The ultimate guide to Performance Testing and Engineering using LoadRunner

Wednesday 30 July 2014

.Net Application profiling in a nutshell

Below are the most popular .Net application profiling tools:-

ANTS Memory and Performance Profiler
CLR Profiler
Microsoft Visual Studio 2008 Profiling Tools

The following KPIs (Key performance indicators) can be used to identify potential bottlenecks and problems in application code:-

1. High call count
Functions with very high call counts should be treated with suspicion and investigation. Sometimes the high call count is valid, but sometimes it could be due to an error in event handling, and might stress the resources with unintended processing. Use call graphing facility in your profiling tool, and try to track back to where the calls to function originate, and then decide if it is intended behavior. This can be optimized quickly if a problem is found

2. Slowest function excluding child calls
Indicates the slowest function where the body of the function itself is taking time. It does not includes the time spent in calling other source code functions (child functions) but includes the time spent in calling .net framework functions.Identify the slowest functions excluding child calls and then, if available, look for the slowest code lines and determine if they are optimizable.

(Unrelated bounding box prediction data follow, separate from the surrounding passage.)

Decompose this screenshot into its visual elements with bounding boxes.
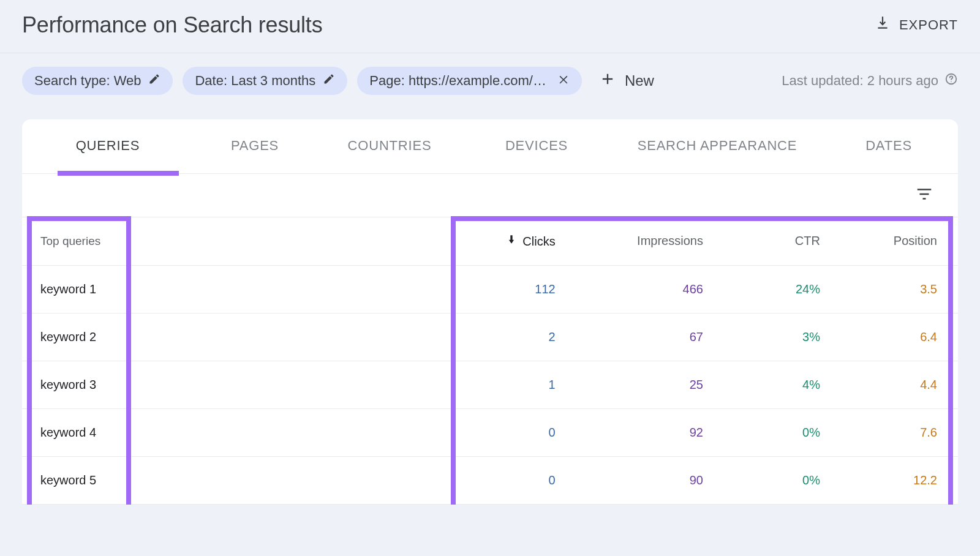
active-tab-indicator [58, 171, 179, 176]
cell-query: keyword 5 [22, 456, 459, 504]
cell-impressions: 92 [570, 408, 718, 456]
export-label: EXPORT [899, 17, 958, 33]
table-toolbar [22, 174, 958, 217]
queries-table: Top queries Clicks Impressions CTR Posit… [22, 217, 958, 505]
tab-queries[interactable]: QUERIES [22, 119, 194, 173]
col-clicks-label: Clicks [522, 235, 555, 248]
table-row[interactable]: keyword 111246624%3.5 [22, 265, 958, 313]
chip-page-label: Page: https://example.com/… [369, 73, 546, 89]
cell-clicks: 0 [459, 408, 570, 456]
tab-search-appearance[interactable]: SEARCH APPEARANCE [610, 119, 824, 173]
col-ctr[interactable]: CTR [718, 217, 835, 265]
col-position[interactable]: Position [835, 217, 958, 265]
cell-position: 7.6 [835, 408, 958, 456]
tab-countries[interactable]: COUNTRIES [316, 119, 463, 173]
cell-position: 6.4 [835, 313, 958, 361]
page-title: Performance on Search results [22, 12, 322, 38]
svg-rect-0 [882, 17, 883, 24]
table-filter-button[interactable] [915, 185, 933, 206]
cell-query: keyword 1 [22, 265, 459, 313]
cell-ctr: 0% [718, 408, 835, 456]
chip-page[interactable]: Page: https://example.com/… [357, 67, 582, 95]
cell-ctr: 24% [718, 265, 835, 313]
cell-ctr: 3% [718, 313, 835, 361]
data-card: QUERIES PAGES COUNTRIES DEVICES SEARCH A… [22, 119, 958, 505]
cell-position: 12.2 [835, 456, 958, 504]
cell-impressions: 25 [570, 361, 718, 408]
cell-ctr: 0% [718, 456, 835, 504]
col-impressions[interactable]: Impressions [570, 217, 718, 265]
cell-clicks: 2 [459, 313, 570, 361]
export-button[interactable]: EXPORT [875, 15, 958, 35]
cell-impressions: 67 [570, 313, 718, 361]
filter-bar: Search type: Web Date: Last 3 months Pag… [0, 53, 980, 119]
chip-date[interactable]: Date: Last 3 months [183, 67, 347, 95]
col-top-queries[interactable]: Top queries [22, 217, 459, 265]
svg-point-2 [951, 81, 951, 82]
plus-icon [599, 70, 616, 91]
cell-clicks: 0 [459, 456, 570, 504]
tab-pages[interactable]: PAGES [194, 119, 316, 173]
cell-impressions: 466 [570, 265, 718, 313]
download-icon [875, 15, 891, 35]
tab-devices[interactable]: DEVICES [463, 119, 610, 173]
table-row[interactable]: keyword 50900%12.2 [22, 456, 958, 504]
tab-bar: QUERIES PAGES COUNTRIES DEVICES SEARCH A… [22, 119, 958, 174]
help-icon[interactable] [944, 72, 958, 89]
cell-impressions: 90 [570, 456, 718, 504]
pencil-icon [323, 73, 335, 89]
cell-clicks: 112 [459, 265, 570, 313]
cell-query: keyword 4 [22, 408, 459, 456]
cell-position: 3.5 [835, 265, 958, 313]
page-header: Performance on Search results EXPORT [0, 0, 980, 53]
last-updated-label: Last updated: 2 hours ago [782, 73, 938, 89]
chip-search-type[interactable]: Search type: Web [22, 67, 173, 95]
col-clicks[interactable]: Clicks [459, 217, 570, 265]
tab-dates[interactable]: DATES [824, 119, 953, 173]
cell-clicks: 1 [459, 361, 570, 408]
table-row[interactable]: keyword 31254%4.4 [22, 361, 958, 408]
last-updated: Last updated: 2 hours ago [782, 72, 958, 89]
cell-ctr: 4% [718, 361, 835, 408]
chip-date-label: Date: Last 3 months [195, 73, 315, 89]
pencil-icon [148, 73, 160, 89]
chip-search-type-label: Search type: Web [34, 73, 141, 89]
cell-query: keyword 3 [22, 361, 459, 408]
cell-query: keyword 2 [22, 313, 459, 361]
sort-desc-icon [505, 233, 518, 246]
close-icon[interactable] [557, 73, 570, 89]
add-filter-button[interactable]: New [599, 70, 654, 91]
table-row[interactable]: keyword 40920%7.6 [22, 408, 958, 456]
table-header-row: Top queries Clicks Impressions CTR Posit… [22, 217, 958, 265]
add-filter-label: New [625, 72, 654, 89]
table-row[interactable]: keyword 22673%6.4 [22, 313, 958, 361]
cell-position: 4.4 [835, 361, 958, 408]
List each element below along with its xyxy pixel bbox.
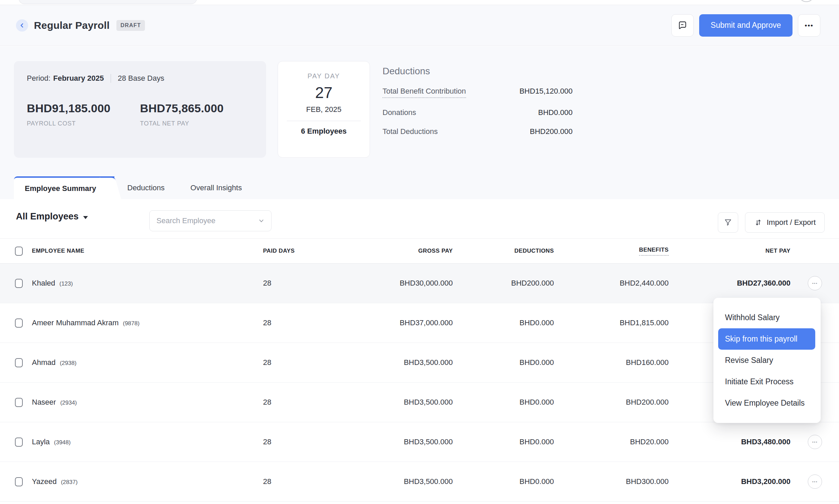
tab-overall-insights[interactable]: Overall Insights xyxy=(177,176,255,199)
paid-days-cell: 28 xyxy=(263,398,305,407)
row-actions-button[interactable]: ••• xyxy=(808,276,822,290)
import-export-button[interactable]: Import / Export xyxy=(745,212,825,233)
row-checkbox[interactable] xyxy=(15,398,23,407)
paid-days-cell: 28 xyxy=(263,477,305,486)
context-menu-item[interactable]: Withhold Salary xyxy=(713,307,821,328)
row-context-menu: Withhold SalarySkip from this payrollRev… xyxy=(713,298,821,423)
import-export-arrows-icon xyxy=(754,218,762,227)
tab-deductions[interactable]: Deductions xyxy=(115,176,177,199)
chevron-left-icon xyxy=(19,23,25,28)
deductions-cell: BHD0.000 xyxy=(453,319,554,327)
total-benefit-contribution-label[interactable]: Total Benefit Contribution xyxy=(383,87,466,98)
deductions-cell: BHD0.000 xyxy=(453,398,554,407)
gross-pay-cell: BHD30,000.000 xyxy=(305,279,453,288)
employee-name: Khaled xyxy=(32,279,55,287)
top-strip xyxy=(0,0,839,5)
gross-pay-cell: BHD3,500.000 xyxy=(305,358,453,367)
employee-count: 6 Employees xyxy=(278,127,370,136)
payroll-cost-label: PAYROLL COST xyxy=(27,120,140,127)
row-checkbox[interactable] xyxy=(15,477,23,486)
payroll-summary-card: Period: February 2025 28 Base Days BHD91… xyxy=(14,61,266,158)
benefits-cell: BHD2,440.000 xyxy=(554,279,669,288)
chevron-down-icon xyxy=(258,217,265,224)
table-header: EMPLOYEE NAME PAID DAYS GROSS PAY DEDUCT… xyxy=(0,238,839,264)
status-badge: DRAFT xyxy=(117,20,145,31)
table-row[interactable]: Layla (3948) 28 BHD3,500.000 BHD0.000 BH… xyxy=(0,422,839,462)
back-button[interactable] xyxy=(16,19,28,32)
more-actions-button[interactable]: ••• xyxy=(798,14,820,37)
total-deductions-label: Total Deductions xyxy=(383,127,438,136)
net-pay-cell: BHD27,360.000 xyxy=(669,279,790,288)
employee-name: Naseer xyxy=(32,398,56,406)
employee-name: Layla xyxy=(32,437,50,446)
column-benefits[interactable]: BENEFITS xyxy=(639,247,669,256)
ellipsis-icon: ••• xyxy=(812,281,818,285)
submit-and-approve-button[interactable]: Submit and Approve xyxy=(699,14,792,37)
donations-label: Donations xyxy=(383,108,416,117)
employee-id: (123) xyxy=(59,281,73,287)
total-net-pay-label: TOTAL NET PAY xyxy=(140,120,254,127)
deductions-cell: BHD200.000 xyxy=(453,279,554,288)
employee-name: Ameer Muhammad Akram xyxy=(32,319,119,327)
paid-days-cell: 28 xyxy=(263,358,305,367)
paid-days-cell: 28 xyxy=(263,319,305,327)
deductions-cell: BHD0.000 xyxy=(453,358,554,367)
column-employee-name: EMPLOYEE NAME xyxy=(32,248,263,254)
row-actions-button[interactable]: ••• xyxy=(808,474,822,489)
global-search-bar-partial[interactable] xyxy=(19,0,197,4)
search-employee-input[interactable]: Search Employee xyxy=(149,210,272,231)
tabs-bar: Employee Summary Deductions Overall Insi… xyxy=(0,176,839,199)
gross-pay-cell: BHD3,500.000 xyxy=(305,437,453,446)
benefits-cell: BHD200.000 xyxy=(554,398,669,407)
filter-funnel-icon xyxy=(723,218,732,227)
ellipsis-icon: ••• xyxy=(812,440,818,444)
row-checkbox[interactable] xyxy=(15,279,23,288)
speech-bubble-icon xyxy=(678,20,688,31)
row-actions-button[interactable]: ••• xyxy=(808,435,822,449)
column-gross-pay: GROSS PAY xyxy=(305,248,453,254)
total-deductions-value: BHD200.000 xyxy=(530,127,573,136)
table-row[interactable]: Yazeed (2837) 28 BHD3,500.000 BHD0.000 B… xyxy=(0,462,839,502)
total-benefit-contribution-value: BHD15,120.000 xyxy=(519,87,573,96)
column-net-pay: NET PAY xyxy=(669,248,790,254)
employee-id: (2938) xyxy=(60,360,76,366)
page-title: Regular Payroll xyxy=(34,20,110,31)
employee-id: (2837) xyxy=(61,479,77,485)
pay-day-label: PAY DAY xyxy=(278,72,370,80)
ellipsis-icon: ••• xyxy=(805,22,814,29)
context-menu-item[interactable]: Initiate Exit Process xyxy=(713,371,821,392)
comments-button[interactable] xyxy=(671,14,694,37)
user-avatar-partial[interactable] xyxy=(798,0,815,2)
context-menu-item[interactable]: Skip from this payroll xyxy=(718,328,815,350)
benefits-cell: BHD1,815.000 xyxy=(554,319,669,327)
page-header: Regular Payroll DRAFT Submit and Approve… xyxy=(0,5,839,46)
row-checkbox[interactable] xyxy=(15,358,23,367)
divider xyxy=(287,121,361,121)
net-pay-cell: BHD3,480.000 xyxy=(669,437,790,446)
employee-name: Yazeed xyxy=(32,477,57,486)
deductions-title: Deductions xyxy=(383,66,573,77)
column-deductions: DEDUCTIONS xyxy=(453,248,554,254)
employee-filter-dropdown[interactable]: All Employees xyxy=(16,211,88,222)
row-checkbox[interactable] xyxy=(15,319,23,328)
context-menu-item[interactable]: Revise Salary xyxy=(713,350,821,371)
employee-id: (2934) xyxy=(60,399,77,406)
donations-value: BHD0.000 xyxy=(538,108,573,117)
pay-day-number: 27 xyxy=(278,84,370,102)
deductions-cell: BHD0.000 xyxy=(453,437,554,446)
employee-name: Ahmad xyxy=(32,358,56,367)
table-row[interactable]: Khaled (123) 28 BHD30,000.000 BHD200.000… xyxy=(0,264,839,303)
gross-pay-cell: BHD37,000.000 xyxy=(305,319,453,327)
context-menu-item[interactable]: View Employee Details xyxy=(713,392,821,414)
tab-employee-summary[interactable]: Employee Summary xyxy=(14,176,115,199)
employee-id: (3948) xyxy=(54,439,71,446)
payroll-cost-value: BHD91,185.000 xyxy=(27,102,140,115)
select-all-checkbox[interactable] xyxy=(15,247,23,256)
benefits-cell: BHD300.000 xyxy=(554,477,669,486)
filter-button[interactable] xyxy=(718,212,738,233)
column-paid-days: PAID DAYS xyxy=(263,248,305,254)
row-checkbox[interactable] xyxy=(15,437,23,447)
net-pay-cell: BHD3,200.000 xyxy=(669,477,790,486)
paid-days-cell: 28 xyxy=(263,437,305,446)
gross-pay-cell: BHD3,500.000 xyxy=(305,477,453,486)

You will often see slow lines waiting for database and web service calls to return.

3. Slowest function including child calls
Indicated the slowest function where the total cost of the functions, includes the time spent in calling other source code functions (child functions). Use the call graph available in profiler tool to explore the slowest part of the call tree.

4. Functions with Wait time
Functions with high Wait time can indicate performance problems induced from other application layers such as DB, Web service etc. or problems with thread locking. Identify the application layer that has introduced the delay and cause of contention on that layer.

5. Functions Generating Network Activity
Network activity is an expensive task and should be carefully analyzed. Make sure that the network activity generated from the function is valid. Make sure the network activity occurs is as low as possible and we fetch more data in a single call (if the number of network hops are more, the number of time latency affects the response time will be more).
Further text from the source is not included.